Also, a study group would be great.
 
  • #19
CD said:
If you can disable the video plugin and manage to click through the slides on your own I can put up a passworded copy of videos. I don't really know what their usage rules are but since I use linux I started stripping and saving the videos.

Also, a study group would be great.

I don't quite know how to do this. I wouldn't want the slides apart from the videos. But let me see how session two goes and we'll talk. At this point I am up for a study session.


Did you see that Christine Dantas had some questions about the poset structure of the moves and how they related to Causal Sets and to GR causality? Of course causality in GR does force a poset structure on events. Two events have a causal relation if they are timelike related, in each other's light cones. But causality isn't even defined for spacelike related events; different coordinates will have them in different orders.

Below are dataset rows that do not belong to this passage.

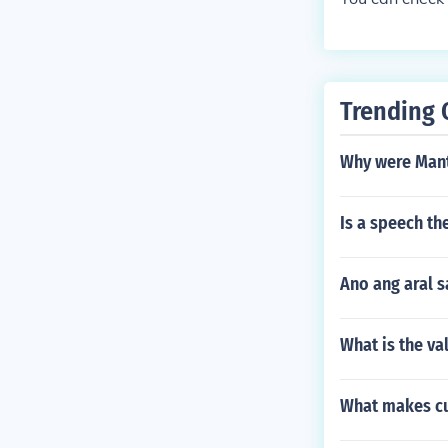
s Education B
ed for college
BScience Teac
Speech Teache
Trade/Industri
r request, clic
Trending 
nswer section.
Why were Mant
Is a speech th
Ano ang aral s
What is the va
What makes cu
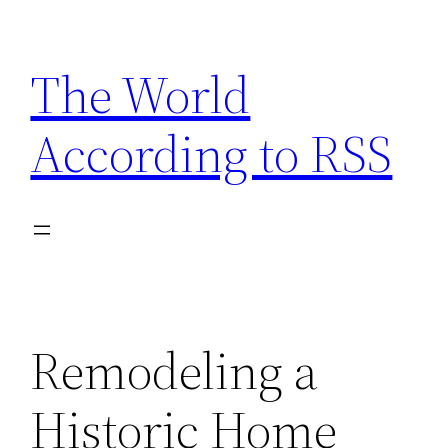
Skip
to
The World
content
According to RSS
Remodeling a
Historic Home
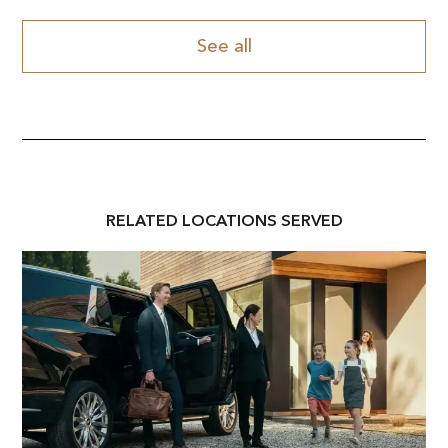
See all
RELATED
LOCATION
S SERVED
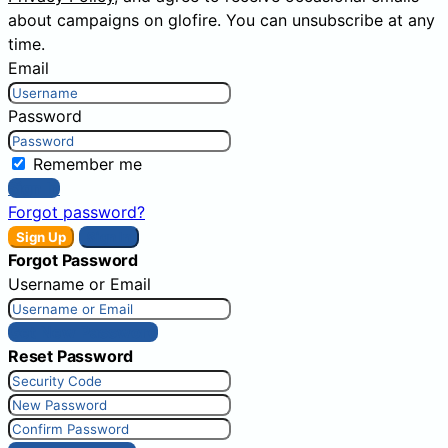
about campaigns on glofire. You can unsubscribe at any
time.
Email
Password
Remember me
Sign In
Forgot password?
Sign Up
Sign In
Forgot Password
Username or Email
Get New Password
Reset Password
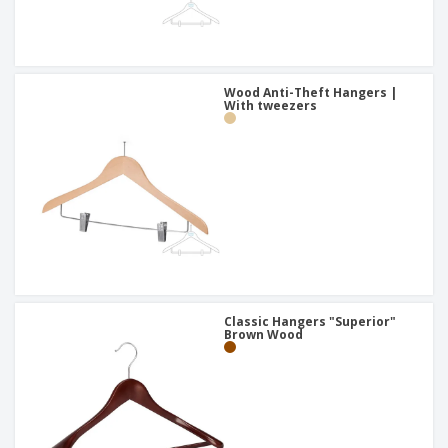
Wood Anti-Theft Hangers |
With tweezers
Classic Hangers "Superior"
Brown Wood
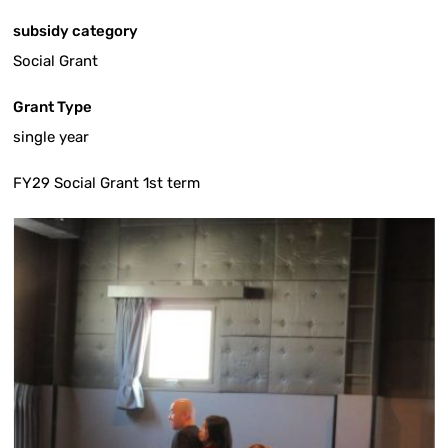
subsidy category
Social Grant
Grant Type
single year
FY29 Social Grant 1st term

Smolin is saying that his moves satisfy the axioms for causal sets. I don't recall exactly what they are. Can anybody copy them to this thread?
 
  • #20
Well I have the first 5 available to download. Just pm me if anyone needs them and I'll send you an address and password. You'd just have to click through the slides manually instead of letting the javascript or whatever it is that is doing it automatically while watching the videos.

Causal set C

Transitivity
\forall{x,y,z}\epsilon{C}(x\prec{y}\prec{z}\Rightarrow{x}\prec{z} )
Irreflexivity
\forall{x}\epsilon{C}(x!\prec{x})
Locally Finite
\forall{x,z}\epsilon{C}(cardinality ( y \epsilon C | x \prec y \prec z ) < \infty)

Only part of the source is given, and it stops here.